I suppose eventually we would agree on something. Gold is an almost textbook example of the greater fool theory.

(ps its not really 'banks' who have all the gold, its mostly governments, except yours, because Brown gave it all away for a pack of pork scratchings)

DonkeyApple

55,257 posts

169 months

Wednesday 27th May 2015
quotequote all
Richyboy said:
http://www.breakingnews.com/topic/eurozone-crisis/

So now talk of greece imposing a levy on ATM withdrawals to encourage people to use credit cards. Surely the warning signs are there for people to get their money out of euros and into something physical.
The few hundred people in Greece with actual wealth already hold their assets outside of Greece and always have done.

No one pays tax because most wealth is earned via offshore entities and remains there.

Everyone else in Greece apart from the poorest has negative wealth because of a decade of crazy over spending and debt accumulation as assets have been inflated and savings plummeted.

So, in short, a few Greeks, with no money, trying to buy bits of metal without any ability to buy in exchange or online but only through local, expensive dealers isn't going to impact the value of gold.

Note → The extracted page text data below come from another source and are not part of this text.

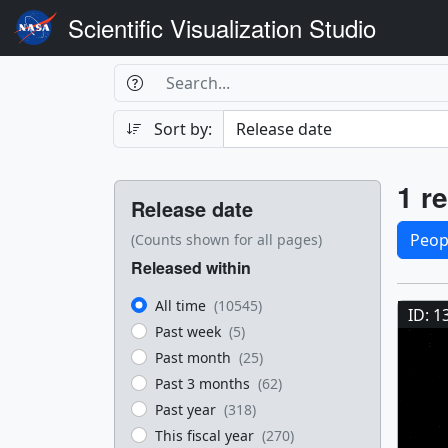
Scientific Visualization Studio
Search Box
Search
Search
Sort by:
Filters
Res
1 re
Release date
Sele
Peop
(Counts shown for all pages)
Released within
Res
All time
(10545)
ID: 1
Past week
(5)
Past month
(25)
Past 3 months
(62)
Past year
(318)
This fiscal year
(270)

Gold was massively overbought by small retail via structured products and is still unwinding as retail demand has gone. The risk is that a very large premium currently remains and only because all eyes are on China and whether their economic decline triggers a dollar crisis as they sell hard and thus create a demand increase for assets like gold. Other than that, once the USD starts yielding then there will be no interest in any central bank adding to their gold reserves but quite a few might want to sell.